Exercise goal: Could you show each line of the records that contains the word "left"?

═════ Data in this exercise

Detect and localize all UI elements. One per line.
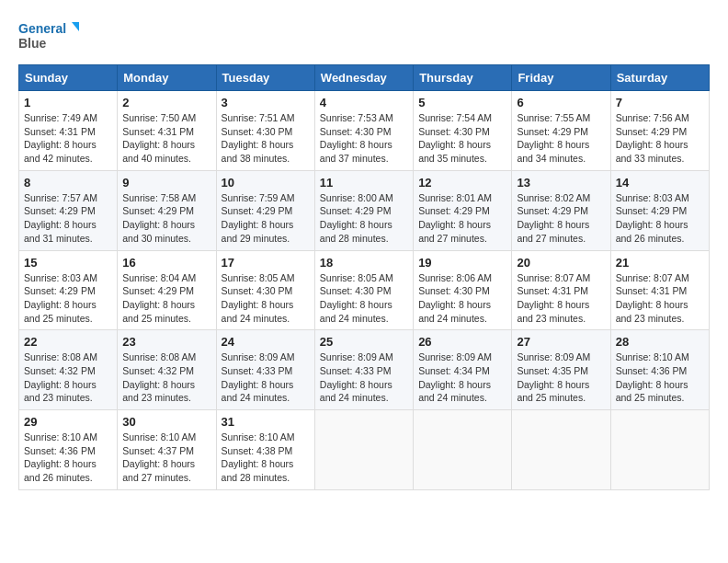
day-info: Sunrise: 8:00 AMSunset: 4:29 PMDaylight:… — [320, 191, 408, 246]
day-info: Sunrise: 7:58 AMSunset: 4:29 PMDaylight:… — [122, 191, 210, 246]
day-info: Sunrise: 8:06 AMSunset: 4:30 PMDaylight:… — [418, 271, 506, 326]
day-number: 18 — [320, 256, 408, 270]
day-number: 19 — [418, 256, 506, 270]
day-cell — [414, 410, 512, 490]
day-number: 16 — [122, 256, 210, 270]
day-number: 31 — [222, 415, 310, 429]
svg-text:Blue: Blue — [18, 36, 47, 51]
day-cell — [610, 410, 709, 490]
day-info: Sunrise: 7:54 AMSunset: 4:30 PMDaylight:… — [418, 111, 506, 166]
day-number: 5 — [418, 96, 506, 109]
day-number: 1 — [24, 96, 112, 109]
day-info: Sunrise: 8:08 AMSunset: 4:32 PMDaylight:… — [122, 350, 210, 405]
day-info: Sunrise: 8:07 AMSunset: 4:31 PMDaylight:… — [517, 271, 605, 326]
day-number: 29 — [24, 415, 112, 429]
page-header: General Blue — [18, 18, 710, 55]
day-number: 13 — [517, 176, 605, 190]
day-cell: 4Sunrise: 7:53 AMSunset: 4:30 PMDaylight… — [314, 91, 413, 171]
day-cell: 22Sunrise: 8:08 AMSunset: 4:32 PMDayligh… — [19, 330, 118, 410]
svg-marker-2 — [72, 22, 79, 31]
day-cell: 20Sunrise: 8:07 AMSunset: 4:31 PMDayligh… — [512, 250, 610, 330]
weekday-header-row: SundayMondayTuesdayWednesdayThursdayFrid… — [19, 65, 710, 91]
day-cell: 10Sunrise: 7:59 AMSunset: 4:29 PMDayligh… — [216, 170, 314, 250]
day-cell: 6Sunrise: 7:55 AMSunset: 4:29 PMDaylight… — [512, 91, 610, 171]
week-row-5: 29Sunrise: 8:10 AMSunset: 4:36 PMDayligh… — [19, 410, 710, 490]
day-cell: 14Sunrise: 8:03 AMSunset: 4:29 PMDayligh… — [610, 170, 709, 250]
weekday-header-monday: Monday — [118, 65, 216, 91]
day-cell: 18Sunrise: 8:05 AMSunset: 4:30 PMDayligh… — [314, 250, 413, 330]
weekday-header-saturday: Saturday — [610, 65, 709, 91]
day-cell: 16Sunrise: 8:04 AMSunset: 4:29 PMDayligh… — [118, 250, 216, 330]
day-cell: 30Sunrise: 8:10 AMSunset: 4:37 PMDayligh… — [118, 410, 216, 490]
day-cell: 8Sunrise: 7:57 AMSunset: 4:29 PMDaylight… — [19, 170, 118, 250]
day-info: Sunrise: 7:50 AMSunset: 4:31 PMDaylight:… — [122, 111, 210, 166]
day-number: 7 — [616, 96, 704, 109]
day-cell — [314, 410, 413, 490]
day-info: Sunrise: 8:02 AMSunset: 4:29 PMDaylight:… — [517, 191, 605, 246]
day-number: 22 — [24, 335, 112, 349]
day-cell: 17Sunrise: 8:05 AMSunset: 4:30 PMDayligh… — [216, 250, 314, 330]
day-info: Sunrise: 8:03 AMSunset: 4:29 PMDaylight:… — [616, 191, 704, 246]
day-info: Sunrise: 8:04 AMSunset: 4:29 PMDaylight:… — [122, 271, 210, 326]
day-info: Sunrise: 7:56 AMSunset: 4:29 PMDaylight:… — [616, 111, 704, 166]
calendar-table: SundayMondayTuesdayWednesdayThursdayFrid… — [18, 64, 710, 490]
day-cell — [512, 410, 610, 490]
day-info: Sunrise: 7:53 AMSunset: 4:30 PMDaylight:… — [320, 111, 408, 166]
day-info: Sunrise: 7:55 AMSunset: 4:29 PMDaylight:… — [517, 111, 605, 166]
day-number: 12 — [418, 176, 506, 190]
day-info: Sunrise: 8:10 AMSunset: 4:36 PMDaylight:… — [24, 431, 112, 485]
day-cell: 25Sunrise: 8:09 AMSunset: 4:33 PMDayligh… — [314, 330, 413, 410]
day-info: Sunrise: 8:03 AMSunset: 4:29 PMDaylight:… — [24, 271, 112, 326]
day-info: Sunrise: 8:10 AMSunset: 4:36 PMDaylight:… — [616, 350, 704, 405]
week-row-1: 1Sunrise: 7:49 AMSunset: 4:31 PMDaylight… — [19, 91, 710, 171]
day-number: 20 — [517, 256, 605, 270]
day-cell: 31Sunrise: 8:10 AMSunset: 4:38 PMDayligh… — [216, 410, 314, 490]
day-info: Sunrise: 8:09 AMSunset: 4:34 PMDaylight:… — [418, 350, 506, 405]
day-cell: 13Sunrise: 8:02 AMSunset: 4:29 PMDayligh… — [512, 170, 610, 250]
day-info: Sunrise: 8:01 AMSunset: 4:29 PMDaylight:… — [418, 191, 506, 246]
day-cell: 24Sunrise: 8:09 AMSunset: 4:33 PMDayligh… — [216, 330, 314, 410]
day-info: Sunrise: 8:09 AMSunset: 4:33 PMDaylight:… — [222, 350, 310, 405]
day-number: 24 — [222, 335, 310, 349]
week-row-4: 22Sunrise: 8:08 AMSunset: 4:32 PMDayligh… — [19, 330, 710, 410]
day-cell: 2Sunrise: 7:50 AMSunset: 4:31 PMDaylight… — [118, 91, 216, 171]
day-cell: 21Sunrise: 8:07 AMSunset: 4:31 PMDayligh… — [610, 250, 709, 330]
weekday-header-sunday: Sunday — [19, 65, 118, 91]
day-number: 4 — [320, 96, 408, 109]
week-row-2: 8Sunrise: 7:57 AMSunset: 4:29 PMDaylight… — [19, 170, 710, 250]
day-cell: 7Sunrise: 7:56 AMSunset: 4:29 PMDaylight… — [610, 91, 709, 171]
day-number: 3 — [222, 96, 310, 109]
logo: General Blue — [18, 18, 83, 55]
day-info: Sunrise: 8:05 AMSunset: 4:30 PMDaylight:… — [320, 271, 408, 326]
logo-svg: General Blue — [18, 18, 83, 55]
day-number: 30 — [122, 415, 210, 429]
day-info: Sunrise: 8:10 AMSunset: 4:37 PMDaylight:… — [122, 431, 210, 485]
weekday-header-tuesday: Tuesday — [216, 65, 314, 91]
day-cell: 11Sunrise: 8:00 AMSunset: 4:29 PMDayligh… — [314, 170, 413, 250]
day-info: Sunrise: 8:09 AMSunset: 4:35 PMDaylight:… — [517, 350, 605, 405]
day-info: Sunrise: 7:57 AMSunset: 4:29 PMDaylight:… — [24, 191, 112, 246]
day-number: 21 — [616, 256, 704, 270]
day-info: Sunrise: 7:49 AMSunset: 4:31 PMDaylight:… — [24, 111, 112, 166]
day-cell: 5Sunrise: 7:54 AMSunset: 4:30 PMDaylight… — [414, 91, 512, 171]
day-number: 15 — [24, 256, 112, 270]
weekday-header-friday: Friday — [512, 65, 610, 91]
day-cell: 9Sunrise: 7:58 AMSunset: 4:29 PMDaylight… — [118, 170, 216, 250]
day-number: 6 — [517, 96, 605, 109]
day-cell: 3Sunrise: 7:51 AMSunset: 4:30 PMDaylight… — [216, 91, 314, 171]
day-number: 27 — [517, 335, 605, 349]
day-cell: 29Sunrise: 8:10 AMSunset: 4:36 PMDayligh… — [19, 410, 118, 490]
weekday-header-wednesday: Wednesday — [314, 65, 413, 91]
day-number: 26 — [418, 335, 506, 349]
day-number: 11 — [320, 176, 408, 190]
day-number: 10 — [222, 176, 310, 190]
day-number: 17 — [222, 256, 310, 270]
day-info: Sunrise: 8:05 AMSunset: 4:30 PMDaylight:… — [222, 271, 310, 326]
day-number: 28 — [616, 335, 704, 349]
day-info: Sunrise: 8:07 AMSunset: 4:31 PMDaylight:… — [616, 271, 704, 326]
day-number: 8 — [24, 176, 112, 190]
day-cell: 26Sunrise: 8:09 AMSunset: 4:34 PMDayligh… — [414, 330, 512, 410]
day-number: 14 — [616, 176, 704, 190]
svg-text:General: General — [18, 21, 66, 36]
day-info: Sunrise: 8:10 AMSunset: 4:38 PMDaylight:… — [222, 431, 310, 485]
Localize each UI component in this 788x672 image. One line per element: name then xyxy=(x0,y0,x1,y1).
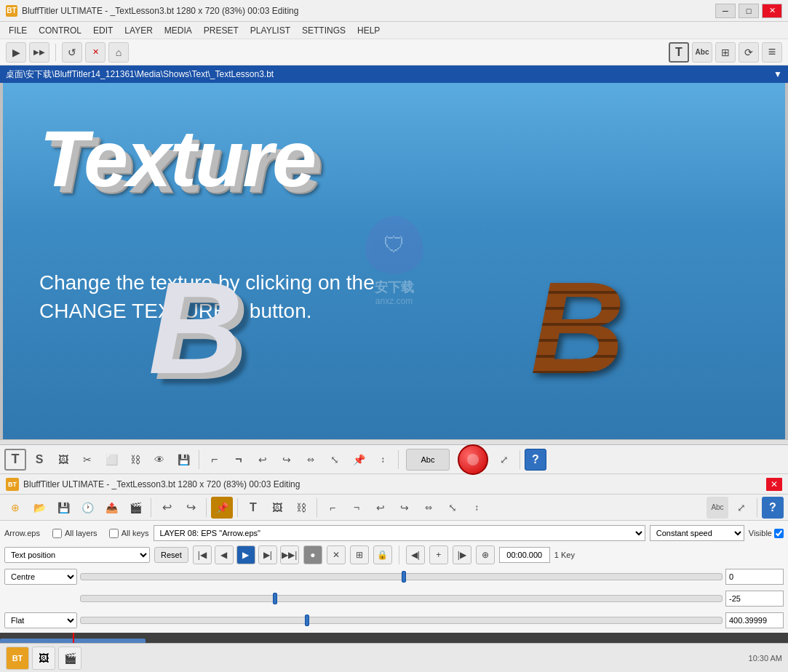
maximize-button[interactable]: □ xyxy=(739,4,759,18)
menu-layer[interactable]: LAYER xyxy=(119,24,158,37)
menu-edit[interactable]: EDIT xyxy=(87,24,119,37)
flip2-btn[interactable]: ↕ xyxy=(372,449,394,471)
abc-preview-btn[interactable]: Abc xyxy=(406,449,450,471)
centre-dropdown[interactable]: Centre xyxy=(4,569,77,585)
rotate-r-btn[interactable]: ↪ xyxy=(276,449,298,471)
slider-x-thumb[interactable] xyxy=(402,571,406,583)
save-tool-btn[interactable]: 💾 xyxy=(172,449,194,471)
prev-key-btn[interactable]: ◀| xyxy=(406,545,425,564)
visible-checkbox[interactable] xyxy=(774,529,784,538)
eye-tool-btn[interactable]: 👁 xyxy=(148,449,170,471)
window2-close-button[interactable]: ✕ xyxy=(766,478,782,491)
play-pause-button[interactable]: ▶ xyxy=(236,545,255,564)
filepath-dropdown[interactable]: ▼ xyxy=(773,69,782,79)
menu-file[interactable]: FILE xyxy=(3,24,33,37)
loop-btn[interactable]: ⊞ xyxy=(350,545,369,564)
val-y-input[interactable] xyxy=(725,591,784,607)
flat-dropdown[interactable]: Flat xyxy=(4,612,77,628)
bracket-r-btn[interactable]: ¬ xyxy=(228,449,250,471)
forward-button[interactable]: ▶▶ xyxy=(29,42,49,63)
record-button[interactable] xyxy=(458,444,488,475)
menu-playlist[interactable]: PLAYLIST xyxy=(244,24,296,37)
flip-btn[interactable]: ⇔ xyxy=(300,449,322,471)
slider-x[interactable] xyxy=(80,573,723,580)
inner-scale2-btn[interactable]: ⤡ xyxy=(442,497,463,519)
menu-preset[interactable]: PRESET xyxy=(198,24,244,37)
inner-abc-btn[interactable]: Abc xyxy=(707,497,728,519)
minimize-button[interactable]: ─ xyxy=(715,4,736,18)
menu-settings[interactable]: SETTINGS xyxy=(296,24,351,37)
reload-button[interactable]: ↺ xyxy=(62,42,82,63)
scale-btn[interactable]: ⤡ xyxy=(324,449,346,471)
taskbar-icon-3[interactable]: 🎬 xyxy=(58,647,81,670)
inner-save-btn[interactable]: 💾 xyxy=(52,497,74,519)
slider-z[interactable] xyxy=(80,617,723,624)
next-frame-button[interactable]: ▶| xyxy=(258,545,277,564)
inner-flip2-btn[interactable]: ↕ xyxy=(466,497,487,519)
layer-select[interactable]: LAYER 08: EPS "Arrow.eps" xyxy=(154,525,645,541)
inner-brl-btn[interactable]: ⌐ xyxy=(322,497,343,519)
inner-brr-btn[interactable]: ¬ xyxy=(346,497,367,519)
inner-text-btn[interactable]: T xyxy=(242,497,264,519)
close-button[interactable]: ✕ xyxy=(762,4,782,18)
skip-end-button[interactable]: ▶▶| xyxy=(280,545,299,564)
bracket-l-btn[interactable]: ⌐ xyxy=(204,449,226,471)
shape-tool-btn[interactable]: S xyxy=(28,449,50,471)
all-layers-checkbox[interactable] xyxy=(52,529,62,538)
speed-select[interactable]: Constant speed xyxy=(650,525,744,541)
time-input[interactable] xyxy=(499,547,550,563)
rotate-icon[interactable]: ⟳ xyxy=(739,42,759,63)
image-tool-btn[interactable]: 🖼 xyxy=(52,449,74,471)
inner-rot2-btn[interactable]: ↪ xyxy=(394,497,415,519)
inner-flip-btn[interactable]: ⇔ xyxy=(418,497,439,519)
inner-rot-btn[interactable]: ↩ xyxy=(370,497,391,519)
rotate-l-btn[interactable]: ↩ xyxy=(252,449,274,471)
add-key-btn[interactable]: ⊕ xyxy=(476,545,495,564)
stop-button[interactable]: ✕ xyxy=(85,42,106,63)
play-button[interactable]: ▶ xyxy=(6,42,26,63)
menu-control[interactable]: CONTROL xyxy=(33,24,87,37)
menu-media[interactable]: MEDIA xyxy=(159,24,198,37)
inner-chain-btn[interactable]: ⛓ xyxy=(290,497,312,519)
val-x-input[interactable] xyxy=(725,569,784,585)
skip-start-button[interactable]: |◀ xyxy=(193,545,212,564)
slider-y[interactable] xyxy=(80,595,723,602)
inner-export-btn[interactable]: 📤 xyxy=(100,497,122,519)
inner-undo-btn[interactable]: ↩ xyxy=(156,497,178,519)
expand-btn[interactable]: ⤢ xyxy=(493,449,515,471)
inner-clock-btn[interactable]: 🕐 xyxy=(76,497,98,519)
slider-y-thumb[interactable] xyxy=(273,593,277,604)
menu-icon[interactable]: ≡ xyxy=(762,42,782,63)
text-tool-btn[interactable]: T xyxy=(4,449,26,471)
text-format-icon[interactable]: T xyxy=(669,42,689,63)
path-tool-btn[interactable]: ✂ xyxy=(76,449,98,471)
grid-icon[interactable]: ⊞ xyxy=(715,42,736,63)
inner-video-btn[interactable]: 🎬 xyxy=(124,497,146,519)
chain-tool-btn[interactable]: ⛓ xyxy=(124,449,146,471)
taskbar-icon-1[interactable]: BT xyxy=(6,647,29,670)
inner-redo-btn[interactable]: ↪ xyxy=(180,497,202,519)
all-keys-checkbox[interactable] xyxy=(109,529,119,538)
lock-btn[interactable]: 🔒 xyxy=(373,545,392,564)
val-z-input[interactable] xyxy=(725,612,784,628)
inner-new-btn[interactable]: ⊕ xyxy=(4,497,26,519)
box-tool-btn[interactable]: ⬜ xyxy=(100,449,122,471)
position-dropdown[interactable]: Text position xyxy=(4,547,150,563)
prev-frame-button[interactable]: ◀ xyxy=(215,545,234,564)
next-key-btn[interactable]: |▶ xyxy=(453,545,471,564)
delete-key-btn[interactable]: ✕ xyxy=(327,545,346,564)
keyframe-btn[interactable]: ● xyxy=(303,545,322,564)
slider-z-thumb[interactable] xyxy=(305,615,309,626)
menu-help[interactable]: HELP xyxy=(351,24,386,37)
taskbar-icon-2[interactable]: 🖼 xyxy=(32,647,55,670)
inner-img-btn[interactable]: 🖼 xyxy=(266,497,288,519)
reset-button[interactable]: Reset xyxy=(154,547,188,563)
inner-help-btn[interactable]: ? xyxy=(762,497,784,519)
pin-btn[interactable]: 📌 xyxy=(348,449,370,471)
abc-icon[interactable]: Abc xyxy=(692,42,712,63)
inner-expand2-btn[interactable]: ⤢ xyxy=(731,497,752,519)
home-button[interactable]: ⌂ xyxy=(108,42,129,63)
insert-key-btn[interactable]: + xyxy=(429,545,448,564)
inner-pin-btn[interactable]: 📌 xyxy=(211,497,233,519)
help-btn[interactable]: ? xyxy=(525,449,546,471)
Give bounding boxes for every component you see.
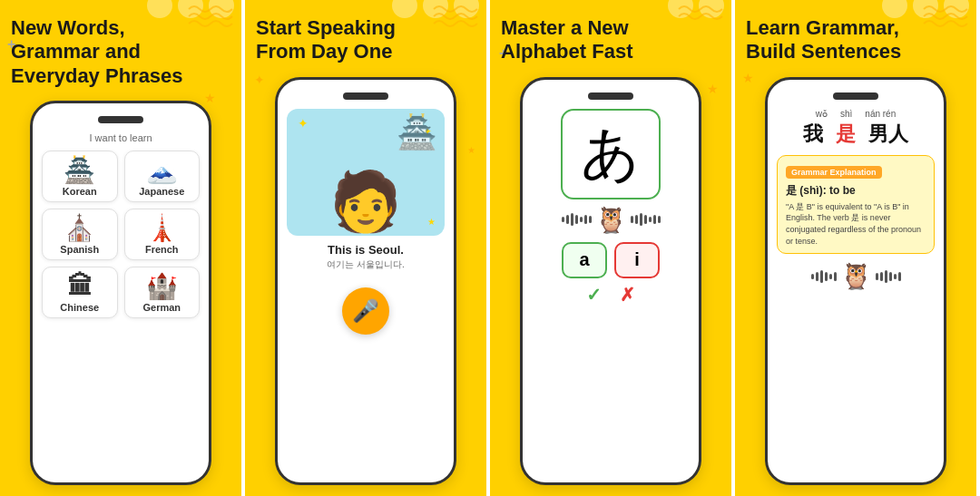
hanzi-nanren: 男人 xyxy=(868,121,908,148)
grammar-term: 是 (shì): to be xyxy=(786,183,926,199)
panel1-title: New Words,Grammar andEveryday Phrases xyxy=(11,16,230,88)
phone-4: wǒ shì nán rén 我 是 男人 Grammar Explanatio… xyxy=(765,77,946,485)
deco-star-5: ★ xyxy=(742,71,754,85)
korean-label: Korean xyxy=(63,186,97,197)
phone-3: あ 🦉 xyxy=(520,77,701,485)
video-temple: 🏯 xyxy=(397,113,437,151)
hanzi-row: 我 是 男人 xyxy=(803,121,908,148)
result-row: ✓ ✗ xyxy=(586,284,635,306)
waveform-left xyxy=(562,213,592,226)
spanish-icon: ⛪ xyxy=(64,216,95,241)
x-icon: ✗ xyxy=(620,284,635,306)
waveform-right-4 xyxy=(876,270,901,283)
mic-icon: 🎤 xyxy=(352,298,379,324)
panel-words: + ★ New Words,Grammar andEveryday Phrase… xyxy=(0,0,245,496)
alphabet-char: あ xyxy=(581,114,641,193)
speech-video-screen: ✦ ✦ ★ 🏯 🧑 xyxy=(287,109,445,236)
spanish-label: Spanish xyxy=(60,244,99,255)
answer-a[interactable]: a xyxy=(562,242,607,278)
answer-a-label: a xyxy=(579,249,589,270)
owl-icon: 🦉 xyxy=(595,205,627,235)
waveform-row-4: 🦉 xyxy=(811,261,901,291)
panel2-title: Start SpeakingFrom Day One xyxy=(256,16,475,64)
phone-notch-3 xyxy=(588,92,633,100)
pinyin-nanren: nán rén xyxy=(865,109,896,119)
phone-notch-4 xyxy=(833,92,878,100)
owl-icon-4: 🦉 xyxy=(840,261,872,291)
deco-star-4: ★ xyxy=(707,82,719,96)
deco-star-2: ✦ xyxy=(254,73,265,87)
video-star-3: ★ xyxy=(427,217,436,227)
phone-1: I want to learn 🏯 Korean 🗻 Japanese ⛪ Sp… xyxy=(30,101,211,485)
mic-button[interactable]: 🎤 xyxy=(342,287,389,335)
grammar-explanation-box: Grammar Explanation 是 (shì): to be "A 是 … xyxy=(777,155,935,254)
waveform-left-4 xyxy=(811,270,837,283)
panel-speaking: ✦ ★ Start SpeakingFrom Day One ✦ ✦ ★ 🏯 🧑… xyxy=(245,0,490,496)
panel-alphabet: + ★ Master a NewAlphabet Fast あ 🦉 xyxy=(490,0,735,496)
french-label: French xyxy=(145,244,179,255)
panel-grammar: ★ Learn Grammar,Build Sentences wǒ shì n… xyxy=(735,0,980,496)
lang-chinese[interactable]: 🏛 Chinese xyxy=(42,267,118,318)
language-grid: 🏯 Korean 🗻 Japanese ⛪ Spanish 🗼 French 🏛… xyxy=(42,151,200,318)
answer-options: a i xyxy=(562,242,660,278)
chinese-icon: 🏛 xyxy=(67,274,93,299)
pinyin-shi: shì xyxy=(840,109,852,119)
japanese-icon: 🗻 xyxy=(146,158,178,183)
phone-notch-1 xyxy=(98,116,143,123)
deco-star-1: ★ xyxy=(204,91,216,105)
hanzi-shi: 是 xyxy=(836,121,856,148)
hanzi-wo: 我 xyxy=(803,121,823,148)
video-person: 🧑 xyxy=(329,168,402,236)
grammar-desc: "A 是 B" is equivalent to "A is B" in Eng… xyxy=(786,201,926,247)
lang-german[interactable]: 🏰 German xyxy=(124,267,201,318)
check-icon: ✓ xyxy=(586,284,602,306)
chinese-label: Chinese xyxy=(60,302,99,313)
phone-2: ✦ ✦ ★ 🏯 🧑 This is Seoul. 여기는 서울입니다. 🎤 xyxy=(275,77,456,485)
german-icon: 🏰 xyxy=(146,274,178,299)
lang-japanese[interactable]: 🗻 Japanese xyxy=(124,151,201,202)
learn-label: I want to learn xyxy=(89,132,152,143)
speech-text: This is Seoul. xyxy=(328,243,404,257)
german-label: German xyxy=(142,302,181,313)
panel3-title: Master a NewAlphabet Fast xyxy=(501,16,720,64)
video-star-1: ✦ xyxy=(298,116,309,131)
speech-subtext: 여기는 서울입니다. xyxy=(327,258,405,271)
deco-star-3: ★ xyxy=(467,145,475,155)
panel4-title: Learn Grammar,Build Sentences xyxy=(746,16,965,64)
waveform-right xyxy=(631,213,661,226)
lang-spanish[interactable]: ⛪ Spanish xyxy=(42,209,118,260)
chinese-sentence: wǒ shì nán rén 我 是 男人 xyxy=(777,109,935,148)
korean-icon: 🏯 xyxy=(64,158,95,183)
answer-i[interactable]: i xyxy=(614,242,660,278)
waveform-row: 🦉 xyxy=(562,205,661,235)
answer-i-label: i xyxy=(634,249,640,270)
alphabet-char-box: あ xyxy=(561,109,661,199)
pinyin-wo: wǒ xyxy=(816,109,828,119)
phone-notch-2 xyxy=(343,92,388,100)
japanese-label: Japanese xyxy=(139,186,184,197)
lang-french[interactable]: 🗼 French xyxy=(124,209,201,260)
french-icon: 🗼 xyxy=(146,216,178,241)
grammar-box-title: Grammar Explanation xyxy=(786,166,882,179)
pinyin-row: wǒ shì nán rén xyxy=(816,109,897,119)
lang-korean[interactable]: 🏯 Korean xyxy=(42,151,118,202)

══════════

Task solution:
waveform-left xyxy=(562,213,592,226)
waveform-left-4 xyxy=(811,270,837,283)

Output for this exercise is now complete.